Segment Start: Extracted entries
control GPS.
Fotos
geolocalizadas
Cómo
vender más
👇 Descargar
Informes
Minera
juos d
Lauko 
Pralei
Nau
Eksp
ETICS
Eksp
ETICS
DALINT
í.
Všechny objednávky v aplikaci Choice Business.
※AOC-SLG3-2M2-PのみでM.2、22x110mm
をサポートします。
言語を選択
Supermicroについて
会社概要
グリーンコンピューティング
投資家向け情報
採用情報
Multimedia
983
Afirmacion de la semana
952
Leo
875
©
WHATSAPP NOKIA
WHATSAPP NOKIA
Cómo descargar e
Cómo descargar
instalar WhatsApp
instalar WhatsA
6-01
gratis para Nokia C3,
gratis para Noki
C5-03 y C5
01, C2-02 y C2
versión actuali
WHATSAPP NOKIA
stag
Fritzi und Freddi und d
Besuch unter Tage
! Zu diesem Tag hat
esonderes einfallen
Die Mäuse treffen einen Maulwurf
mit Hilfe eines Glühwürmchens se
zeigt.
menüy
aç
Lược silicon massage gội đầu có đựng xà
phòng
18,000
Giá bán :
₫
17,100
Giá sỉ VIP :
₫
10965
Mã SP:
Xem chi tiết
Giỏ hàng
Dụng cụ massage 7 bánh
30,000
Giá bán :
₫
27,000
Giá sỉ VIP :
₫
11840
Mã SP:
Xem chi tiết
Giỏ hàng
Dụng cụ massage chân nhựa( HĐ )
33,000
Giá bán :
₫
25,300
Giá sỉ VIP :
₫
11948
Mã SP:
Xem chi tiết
Segment End: Extracted entries
Exercise >>
For this exercise, please output exactly the lines above starting at the line with "Afirmacion de la semana" and ending at the line with "Besuch unter Tage", ends included.

Exercise solution >>
Afirmacion de la semana
952
Leo
875
©
WHATSAPP NOKIA
WHATSAPP NOKIA
Cómo descargar e
Cómo descargar
instalar WhatsApp
instalar WhatsA
6-01
gratis para Nokia C3,
gratis para Noki
C5-03 y C5
01, C2-02 y C2
versión actuali
WHATSAPP NOKIA
stag
Fritzi und Freddi und d
Besuch unter Tage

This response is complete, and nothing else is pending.